Spotorno. Mentre era in vacanza a Spotorno ha raccolto informazioni sull’omicidio di Yara Gambirasio da giornali e siti Internet, quindi ha scritto la lettera recapitata alla redazione dell’Eco di Bergamo l’8 agosto scorso, in cui diceva di essere il responsabile dell’assassinio della giovane. E’ stato rintracciato oggi l’autore della missiva, in provincia di Genova: è un uomo di 33 anni, disoccupato e da tempo in cura psichiatrica, che davanti ai carabinieri ha confessato di essersi inventato tutto.
Si tratta di un mitomane, residente nell’Alessandrino, abitudinario dell’autoaccusa: in passato aveva già scritto altre lettere per indicarsi quale responsabile di delitti che in realtà non aveva commesso. Nella sua abitazione gli investigatori hanno trovato un normografo, probabilmente lo stesso utilizzato per scrivere la lettera al giornale.

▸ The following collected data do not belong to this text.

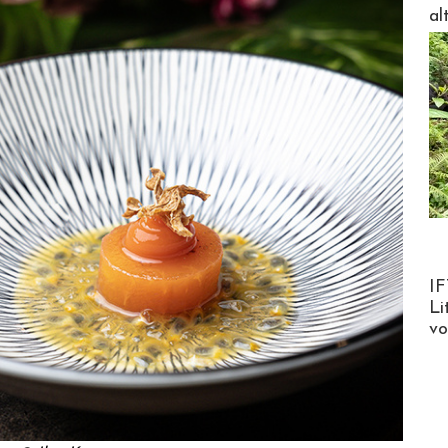
al
Product
IF
Li
v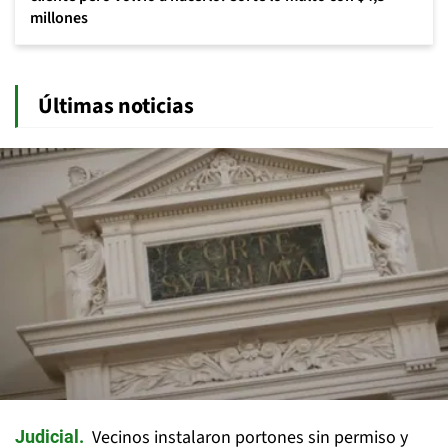
millones
Últimas noticias
Vecinos instalaron portones sin permiso y
Judicial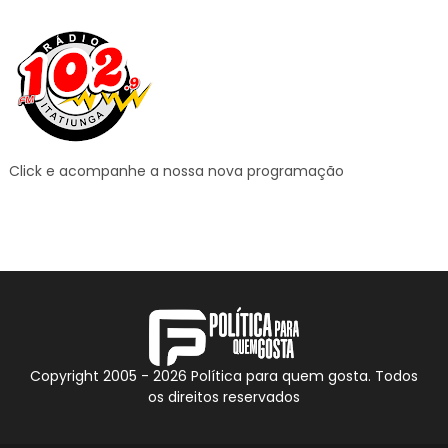
Click e acompanhe a nossa nova programação
Copyright 2005 -
2026
Política para quem gosta. Todos
os direitos reservados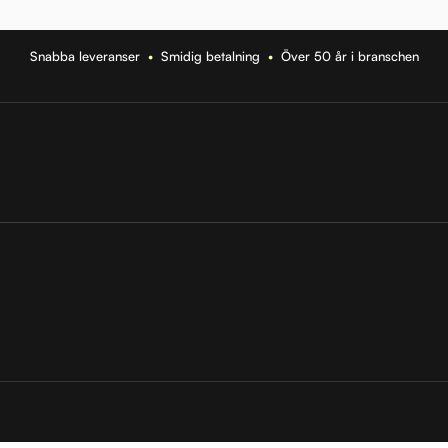
Snabba leveranser
•
Smidig betalning
•
Över 50 år i branschen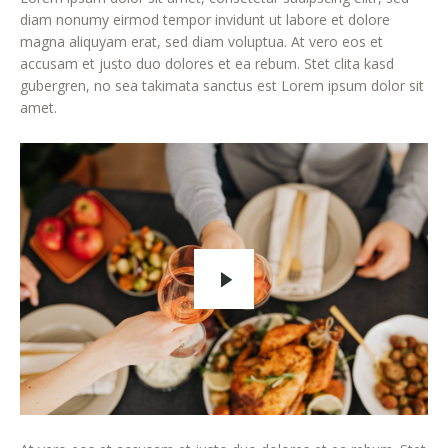
diam nonumy eirmod tempor invidunt ut labore et dolore
magna aliquyam erat, sed diam voluptua. At vero eos et
accusam et justo duo dolores et ea rebum. Stet clita kasd
gubergren, no sea takimata sanctus est Lorem ipsum dolor sit
amet.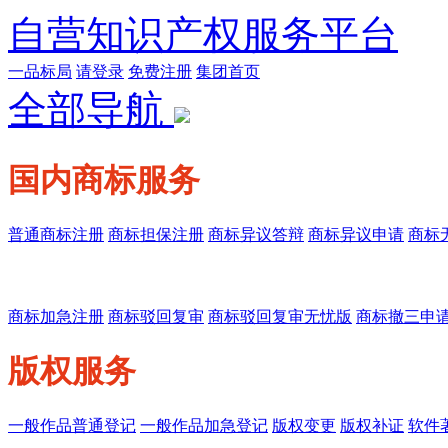
自营知识产权服务平台
一品标局
请登录
免费注册
集团首页
全部导航
国内商标服务
普通商标注册
商标担保注册
商标异议答辩
商标异议申请
商标
商标加急注册
商标驳回复审
商标驳回复审无忧版
商标撤三申
版权服务
一般作品普通登记
一般作品加急登记
版权变更
版权补证
软件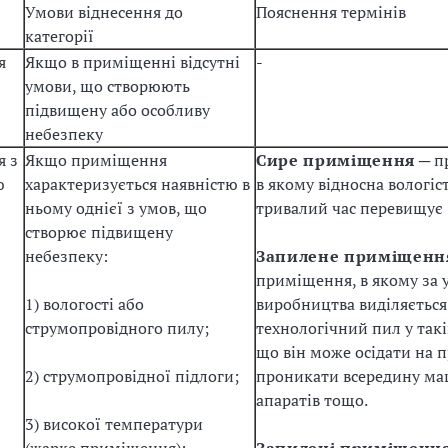
Умови віднесення до
Пояснення термінів
категорії
я
Якщо в приміщенні відсутні
-
умови, що створюють
підвищену або особливу
небезпеку
 з
Якщо приміщення
Сире приміщення
─ п
ю
характеризується наявністю в
в якому відносна вологіс
ю
ньому однієї з умов, що
тривалий час перевищує 
створює підвищену
небезпеку:
Запилене приміщенн
приміщення, в якому за
1) вологості або
виробництва виділяється
струмопровідного пилу;
технологічний пил у такі
що він може осідати на п
2) струмопровідної підлоги;
проникати всередину ма
апаратів тощо.
3) високої температури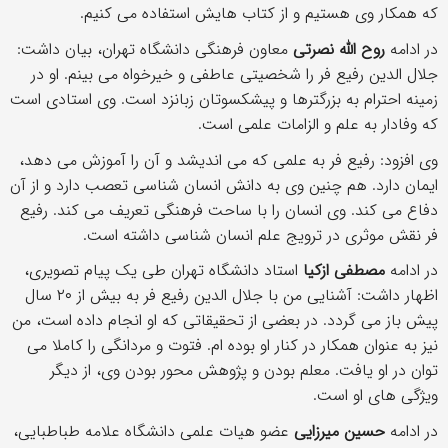
که همکار وی هستیم و از کتاب هایش استفاده می کنیم.
در ادامه
روح الله نصرتی
معاون فرهنگی دانشگاه تهران، بیان داشت:
جلال الدین رفیع فر را شخصیتی عاطفی و خیرخواه می بینم. او در
زمینه احترام به بزرگترها و پیشکسوتان زبانزد است. وی استادی است
که وفادار به علم و الزامات علمی است.
وی افزود: رفیع فر به علمی که می اندیشد و آن را آموزش می دهد،
ایمان دارد. هم چنین وی به دانش انسان شناسی تعصب دارد و از آن
دفاع می کند. وی انسان را با ساحت فرهنگی تعریف می کند. رفیع
فر نقش موثری در ترویج علم انسان شناسی داشته است.
در ادامه
مصطفی ازکیا
استاد دانشگاه تهران طی یک پیام تصویری،
اظهار داشت: آشنایی من با جلال الدین رفیع فر به بیش از ۲۰ سال
پیش باز می گردد. در بعضی از تحقیقاتی که او انجام داده است، من
نیز به عنوان همکار در کنار او بوده ام. فتوت و مردانگی را کاملا می
توان در او یافت. معلم بودن و پژوهش محور بودن وی، از دیگر
ویژگی های او است.
در ادامه
حسین میرزایی
عضو هیات علمی دانشگاه علامه طباطبایی،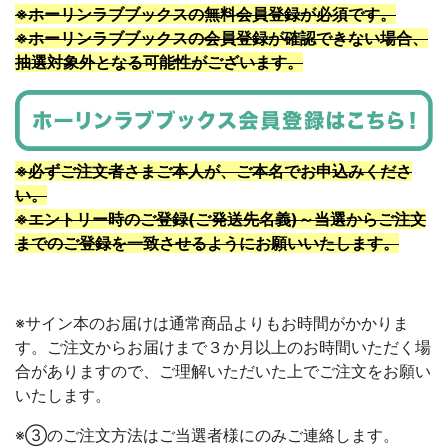
※ホーリンラブブックスの無料会員登録が必須です。
※ホーリンラブブックスの会員登録が確認できない場合、
抽選対象外となる可能性がございます。
※必ずご注文者さまご本人が、ご本名でお申込みくださ
い。
※エントリー時のご登録(ご発送先名義)～当選からご注文
までのご登録を一致させるようにお願いいたします。
※サイン本のお届けは通常商品よりもお時間がかかりま
す。ご注文からお届けまで３か月以上のお時間いただく場
合がありますので、ご理解いただいた上でご注文をお願い
いたします。
※③のご注文方法はご当選者様にのみご連絡します。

Il 33enne è stato denunciato per autocalunnia e presto sarà ascoltato dal pubblico ministero Letizia Ruggeri, che coordina le indagini sul caso di Yara. Lo stesso magistrato, questa mattina, ha ribadito che episodi del genere “fanno perdere tempo” e che si tratta di gesti che vanno contro l’attività giudiziaria.